The second marriage either really succeeds (and the couple admits that they are happier than they were in their first marriage) or breaks up pretty quickly. The first and unsuccessful marriages can quite often last for years. For example, people are avoiding radical decisions for a long time, trying to understand how to distinguish an ordinary quarrel from a critical point, after which there can no longer be a common future. Also, some couples may prefer to wait until the children grow up, or while they pay joint loans. There are many reasons why people stay together despite difficulties and lack of love. Unfortunately, a mature and conscious desire to solve problems and work on oneself and not on "educating" a partner is not one of the most common ones.

In the second marriage, the breakup (if it occurs) usually occurs faster. There is already an experience of parting, and everyone survived, it's okay... Why endure? To some extent, this can be compared with a change of job. It's scary to change it only for the first time. But related to personal life, there is a certain danger - not only inability but also unwillingness to build relationships, to compromise, necessary in any family life.

Does Experience Really Help to Avoid Mistakes?

The paradox is that, on the one hand, experience helps to avoid some mistakes, and on the other hand, it leaves behind a trail that extends through a relationship with a second spouse.

In general, it all depends on how honestly and wisely a person acts and whether he or she wants to understand his/her history. Is he or she going to see their own blunders, or just blame the ex for everything? For a new relationship, this difference is fundamental.

The success of any second (or subsequent) marriage, besides plenty of personal circumstances and obstacles, also highly depends on whether this is the second marriage for both partners. Under the statistics, remarriage is more common among divorced men than women (65 and 50% percent respectively), though the gap is gradually and markedly decreasing since the 60s of the last century.

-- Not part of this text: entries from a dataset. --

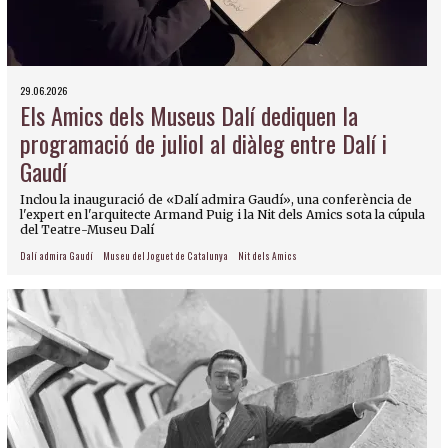
29.06.2026
Els Amics dels Museus Dalí dediquen la
programació de juliol al diàleg entre Dalí i
Gaudí
Inclou la inauguració de «Dalí admira Gaudí», una conferència de
l'expert en l'arquitecte Armand Puig i la Nit dels Amics sota la cúpula
del Teatre-Museu Dalí
Dalí admira Gaudí
Museu del Joguet de Catalunya
Nit dels Amics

Of course, it is worth considering that remarriages are very different from each other. It's one thing when both a man and a woman went through their divorces 5-6 years ago, then met and decided to start a family. It's completely different when one of the spouses leaves, and remarriage is built on top of the fresh ruins of the previous. This is the most traumatic option, too acute, too painful, and not only for the abandoned spouse. Having decided on a radical change, having left the previous family, a person experiences, sometimes even unconsciously, a sense of guilt - both before his/her former spouse, and even more so, before the children. And it can be extremely difficult for the new partner to understand and accept these circumstances and emotions.

Sometimes, after a divorce, a person brings along the history of past relationships into a new marriage, as well as his claims to the ex-partner and dissatisfaction. Then, a certain idealization of the image can occur, the desire to find old feelings can arise, and everything that happens to a new partner may become a subject to comparison with the past. And any comparisons are rarely able to help build something new.

P. S.

Life experience is a useful thing if you learn to understand those around you, forgive their mistakes, and notice your own. Only in this case, the second and any subsequent attempt to find family happiness can be quite successful.